• [YOUR TASK]:
For the string "Continue", state how many lines of the data hold it. Give nothing besides the number.

========================

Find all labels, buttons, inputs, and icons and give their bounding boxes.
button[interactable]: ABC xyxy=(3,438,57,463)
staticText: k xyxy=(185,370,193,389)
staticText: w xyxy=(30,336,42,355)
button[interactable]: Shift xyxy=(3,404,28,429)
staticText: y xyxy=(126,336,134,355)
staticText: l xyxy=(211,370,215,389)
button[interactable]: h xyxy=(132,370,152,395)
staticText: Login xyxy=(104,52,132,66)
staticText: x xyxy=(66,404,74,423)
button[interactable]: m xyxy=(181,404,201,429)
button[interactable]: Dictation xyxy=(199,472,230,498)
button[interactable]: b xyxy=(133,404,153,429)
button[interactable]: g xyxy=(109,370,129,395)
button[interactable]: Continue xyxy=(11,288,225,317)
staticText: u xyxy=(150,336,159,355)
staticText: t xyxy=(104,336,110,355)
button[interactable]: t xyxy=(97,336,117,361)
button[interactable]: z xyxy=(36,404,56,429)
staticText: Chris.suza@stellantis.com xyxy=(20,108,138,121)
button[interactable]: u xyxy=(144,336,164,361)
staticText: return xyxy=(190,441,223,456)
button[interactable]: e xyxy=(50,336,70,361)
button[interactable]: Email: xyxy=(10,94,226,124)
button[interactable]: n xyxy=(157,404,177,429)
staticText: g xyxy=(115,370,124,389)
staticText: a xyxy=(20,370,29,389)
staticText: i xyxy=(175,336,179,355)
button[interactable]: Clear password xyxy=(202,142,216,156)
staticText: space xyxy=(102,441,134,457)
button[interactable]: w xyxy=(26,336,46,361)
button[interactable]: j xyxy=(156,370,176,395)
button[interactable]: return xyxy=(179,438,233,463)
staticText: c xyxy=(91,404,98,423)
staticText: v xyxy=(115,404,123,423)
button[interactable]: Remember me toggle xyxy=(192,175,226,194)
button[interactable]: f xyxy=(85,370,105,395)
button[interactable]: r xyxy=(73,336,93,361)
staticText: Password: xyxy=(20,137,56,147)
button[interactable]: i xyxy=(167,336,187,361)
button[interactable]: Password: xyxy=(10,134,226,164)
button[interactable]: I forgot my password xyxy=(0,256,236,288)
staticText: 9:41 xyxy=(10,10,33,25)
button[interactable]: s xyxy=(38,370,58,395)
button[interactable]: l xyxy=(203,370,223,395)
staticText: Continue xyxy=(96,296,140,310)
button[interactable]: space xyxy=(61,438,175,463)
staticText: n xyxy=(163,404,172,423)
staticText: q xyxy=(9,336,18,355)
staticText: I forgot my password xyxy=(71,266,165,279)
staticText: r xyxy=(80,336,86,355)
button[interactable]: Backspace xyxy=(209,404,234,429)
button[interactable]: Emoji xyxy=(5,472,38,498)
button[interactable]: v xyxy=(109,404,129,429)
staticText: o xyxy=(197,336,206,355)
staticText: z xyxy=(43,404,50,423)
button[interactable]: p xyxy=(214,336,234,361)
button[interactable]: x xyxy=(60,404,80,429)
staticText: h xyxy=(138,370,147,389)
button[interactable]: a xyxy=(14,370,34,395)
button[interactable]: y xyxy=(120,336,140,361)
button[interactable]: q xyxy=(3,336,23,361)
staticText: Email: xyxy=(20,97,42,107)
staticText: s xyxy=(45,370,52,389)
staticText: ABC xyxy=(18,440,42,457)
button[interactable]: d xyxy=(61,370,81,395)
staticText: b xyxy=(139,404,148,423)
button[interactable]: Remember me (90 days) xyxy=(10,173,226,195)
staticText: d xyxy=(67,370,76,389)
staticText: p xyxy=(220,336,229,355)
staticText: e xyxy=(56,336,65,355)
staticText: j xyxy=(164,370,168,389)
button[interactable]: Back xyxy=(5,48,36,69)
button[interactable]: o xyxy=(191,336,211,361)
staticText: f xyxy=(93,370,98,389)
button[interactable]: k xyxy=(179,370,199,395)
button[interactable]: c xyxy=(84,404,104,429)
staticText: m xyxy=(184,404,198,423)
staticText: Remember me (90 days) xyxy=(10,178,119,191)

========================

• [ANSWER TO THE PROBLEM]:
2